= Deer in the Works =

1955 short story by Kurt Vonnegut

"Deer in the Works" is a 1955 science fiction short story by American writer Kurt Vonnegut, about a newspaperman considering a career at a local industrial corporation. A film adaptation was made in 1980.

== Publication history ==
"Deer in the Works" first appeared in Esquire in April 1955, and was anthologized in Welcome to the Monkey House.
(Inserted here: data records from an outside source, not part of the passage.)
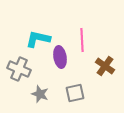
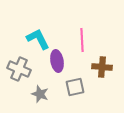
cyan L-shape: rotated 50 degrees clockwise
purple ellipse: moved 3 px left, 4 px down
brown cross: moved 3 px left, 1 px down; rotated 30 degrees counterclockwise
gray square: moved 6 px up
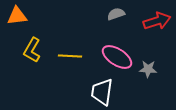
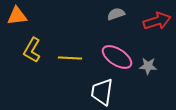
yellow line: moved 2 px down
gray star: moved 3 px up
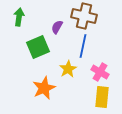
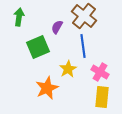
brown cross: rotated 25 degrees clockwise
blue line: rotated 20 degrees counterclockwise
orange star: moved 3 px right
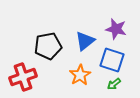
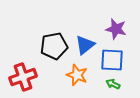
blue triangle: moved 4 px down
black pentagon: moved 6 px right
blue square: rotated 15 degrees counterclockwise
orange star: moved 3 px left; rotated 20 degrees counterclockwise
green arrow: moved 1 px left; rotated 64 degrees clockwise
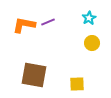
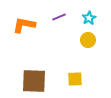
purple line: moved 11 px right, 5 px up
yellow circle: moved 4 px left, 3 px up
brown square: moved 6 px down; rotated 8 degrees counterclockwise
yellow square: moved 2 px left, 5 px up
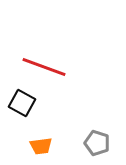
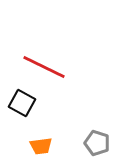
red line: rotated 6 degrees clockwise
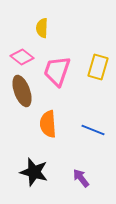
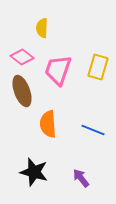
pink trapezoid: moved 1 px right, 1 px up
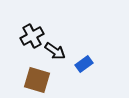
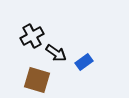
black arrow: moved 1 px right, 2 px down
blue rectangle: moved 2 px up
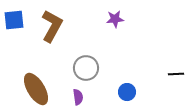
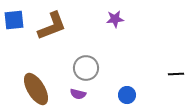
brown L-shape: rotated 40 degrees clockwise
blue circle: moved 3 px down
purple semicircle: moved 3 px up; rotated 112 degrees clockwise
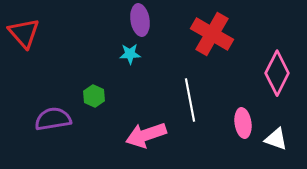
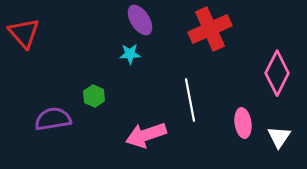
purple ellipse: rotated 24 degrees counterclockwise
red cross: moved 2 px left, 5 px up; rotated 36 degrees clockwise
white triangle: moved 3 px right, 2 px up; rotated 45 degrees clockwise
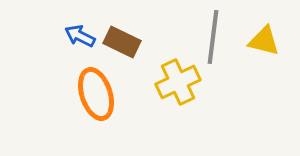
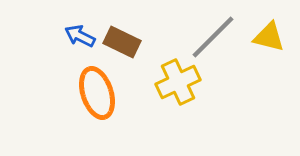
gray line: rotated 38 degrees clockwise
yellow triangle: moved 5 px right, 4 px up
orange ellipse: moved 1 px right, 1 px up
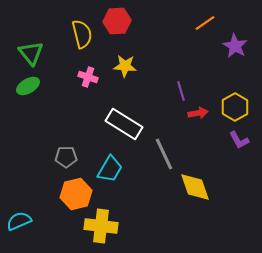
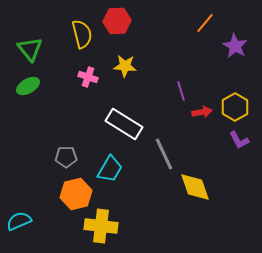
orange line: rotated 15 degrees counterclockwise
green triangle: moved 1 px left, 4 px up
red arrow: moved 4 px right, 1 px up
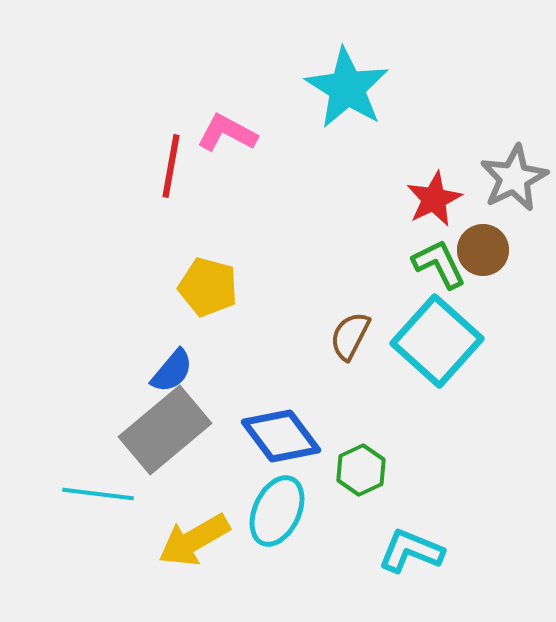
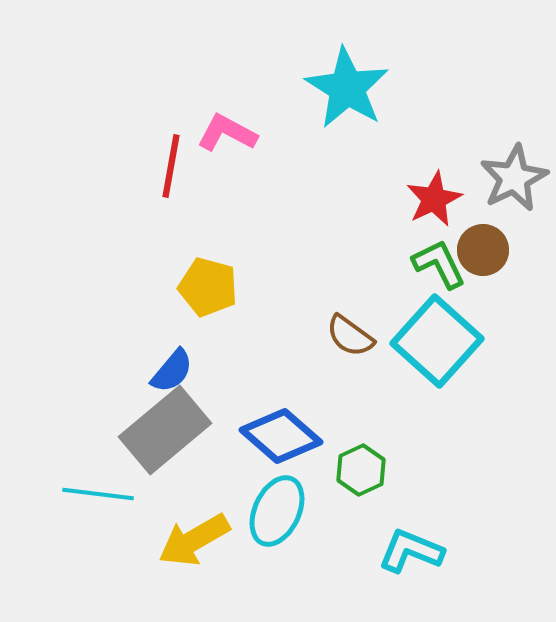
brown semicircle: rotated 81 degrees counterclockwise
blue diamond: rotated 12 degrees counterclockwise
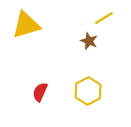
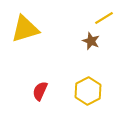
yellow triangle: moved 1 px left, 4 px down
brown star: moved 2 px right
red semicircle: moved 1 px up
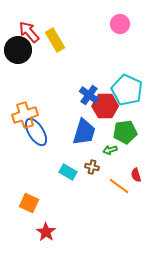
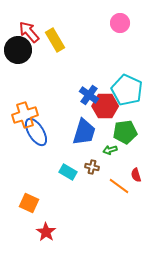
pink circle: moved 1 px up
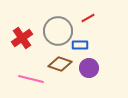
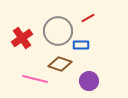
blue rectangle: moved 1 px right
purple circle: moved 13 px down
pink line: moved 4 px right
In 1980, the story was made into a short film with a running length of 25 minutes. The film stars Dennis Dugan in the lead role with supporting roles played by Gordon Jump, Bob Basso, Richard Kline and Bill Walker. The film was directed by Ron Underwood and the screenplay adaptation was written by Brent Maddock and S. S. Wilson. The film was produced by Barr Films.

==Plot==
David Potter, owner of a weekly newspaper in a small town, decides to get a more secure job so he can support his growing family. Despite his wife's misgivings, he applies at the mammoth Ilium Works and is offered a position as a publicist. Although shaken at seeing how the company immediately plans out his entire career, he accepts the offer. He is then given his first assignment, recording the capture of a deer that has slipped onto the grounds of the Works. After he and a photographer finish their jobs, the deer will be killed and served at a company dinner.

Getting hopelessly lost on the grounds, Potter views the utter dehumanization of the workers. Mistaken for a visiting scientist, he joins a party and has several drinks before finding a skirmish line of employees closing in on the deer at the edge of a softball field. He opens a fence gate, lets the deer escape into the woods beyond, and follows it without looking back.